Pediatric Headache in Emergency Medicine Treatment & Management
- Author: Kirsten A Bechtel, MD; Chief Editor: Richard G Bachur, MD more...
Emergency Department Care
- Migraine and tension headache
- The goals of therapy are to relieve pain, alleviate nausea, and promote sleep.
- Vasoconstrictive agents may be helpful, especially if the onset of headache has been recent.
- Narcotic and nonnarcotic analgesics, sedatives, and antiemetics are helpful adjunctive therapy.
- The treatment of sinusitis includes appropriate antibiotic coverage, analgesics (eg, nonsteroidal anti-inflammatory drugs [NSAIDs], acetaminophen), and nasal decongestants.
- Head trauma, intracranial mass/abscess
- In the event of intracranial hemorrhage or an intracranial mass causing headache, appropriate airway management, with the goal of adequate oxygenation and hyperventilation to reduce cerebral blood flow and lower intracranial pressure is the immediate goal. Subsequent surgery is necessary to evacuate the lesion.
- Analgesics are useful for chronic postconcussive headaches.

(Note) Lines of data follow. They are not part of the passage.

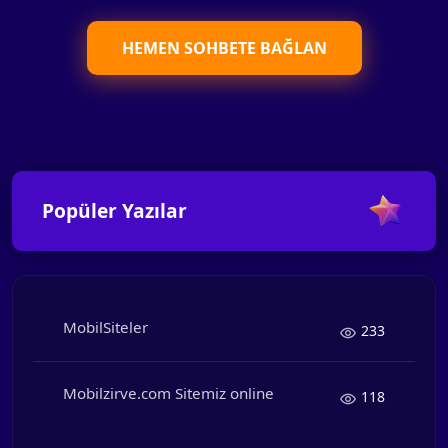
HEMEN SOHBETE BAĞLAN
Popüler Yazılar
MobilSiteler
233
Mobilzirve.com Sitemiz online
118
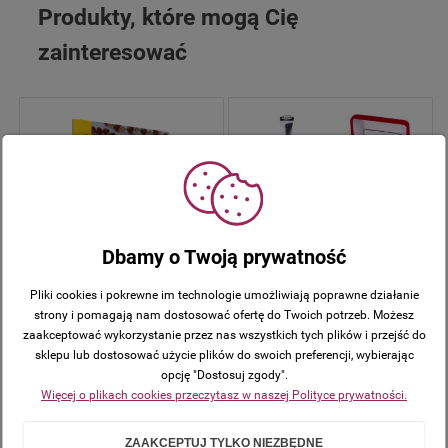
Produkty, które mogą Cię
zainteresować
Srebrny medalik VINTAGE
Dbamy o Twoją prywatność
Aniołek łańcuszek SREBRO pr.
925 DEDYKACJA - Pamiątka
Pliki cookies i pokrewne im technologie umożliwiają poprawne działanie
Prezent
strony i pomagają nam dostosować ofertę do Twoich potrzeb. Możesz
Módlmy się. Różaniec rodziców
zaakceptować wykorzystanie przez nas wszystkich tych plików i przejść do
185,00 zł
za dzieci
sklepu lub dostosować użycie plików do swoich preferencji, wybierając
opcję "Dostosuj zgody".
4,99 zł
Więcej o plikach cookies przeczytasz w naszej Polityce prywatności.
ZAAKCEPTUJ TYLKO NIEZBĘDNE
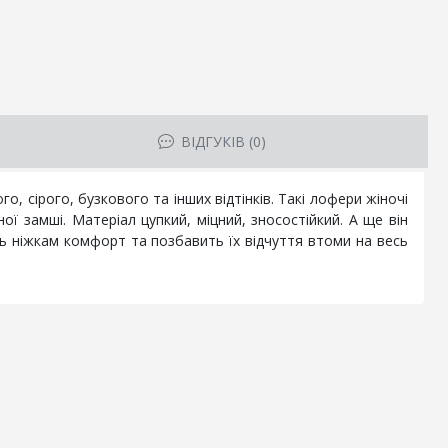
ВІДГУКІВ (0)
, сірого, бузкового та інших відтінків. Такі лофери жіночі
ої замші. Матеріал цупкий, міцний, зносостійкий. А ще він
ть ніжкам комфорт та позбавить їх відчуття втоми на весь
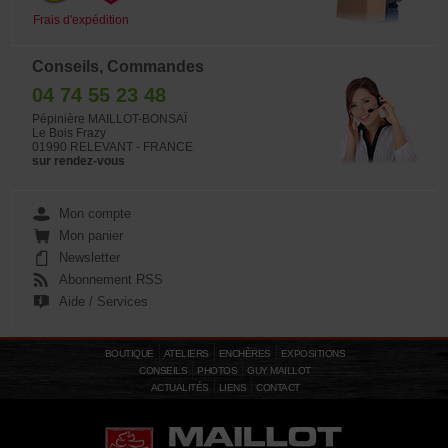
Frais d'expédition
Conseils, Commandes
04 74 55 23 48
Pépinière MAILLOT-BONSAÏ
Le Bois Frazy
01990 RELEVANT - FRANCE
sur rendez-vous
Mon compte
Mon panier
Newsletter
Abonnement RSS
Aide / Services
BOUTIQUE
ATELIERS
ENCHÈRES
EXPOSITIONS
CONSEILS
PHOTOS
GUY MAILLOT
ACTUALITÉS
LIENS
CONTACT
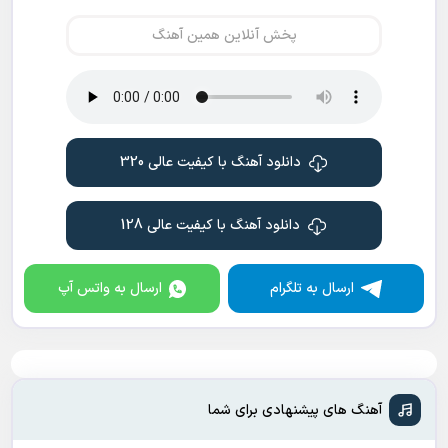
پخش آنلاین همین آهنگ
دانلود آهنگ با کیفیت عالی 320
دانلود آهنگ با کیفیت عالی 128
ارسال به تلگرام
ارسال به واتس آپ
آهنگ های پیشنهادی برای شما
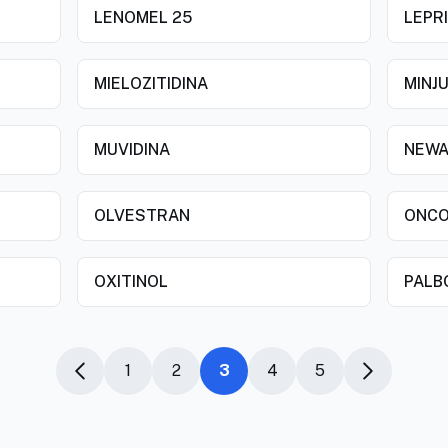
LENOMEL 25
LEPR
MIELOZITIDINA
MINJU
MUVIDINA
NEWA
OLVESTRAN
ONCO
OXITINOL
PALB
1
2
3
4
5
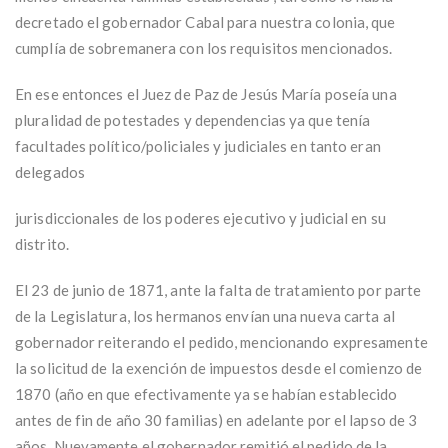
decretado el gobernador Cabal para nuestra colonia, que
cumplía de sobremanera con los requisitos mencionados.
En ese entonces el Juez de Paz de Jesús María poseía una
pluralidad de potestades y dependencias ya que tenía
facultades político/policiales y judiciales en tanto eran
delegados
jurisdiccionales de los poderes ejecutivo y judicial en su
distrito.
El 23 de junio de 1871, ante la falta de tratamiento por parte
de la Legislatura, los hermanos envían una nueva carta al
gobernador reiterando el pedido, mencionando expresamente
la solicitud de la exención de impuestos desde el comienzo de
1870 (año en que efectivamente ya se habían establecido
antes de fin de año 30 familias) en adelante por el lapso de 3
años. Nuevamente el gobernador remitió el pedido de la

- To alleviate the increased intracranial pressure associated with pseudotumor cerebri, a lumbar puncture is used to reduce the volume of CSF. Carbonic anhydrase inhibitors decrease the production of CSF.
- The treatment goal of meningeal inflammation is to treat the underlying cause, such as HTN (antihypertensives), infection (antibiotics), or subarachnoid hemorrhage (surgical evacuation of intracranial hemorrhage; nimodipine can be used to reduce vasospasm).
Consultations
- Consultation with a surgeon is appropriate for headache caused by mass lesions, intracranial hemorrhage, or abscess.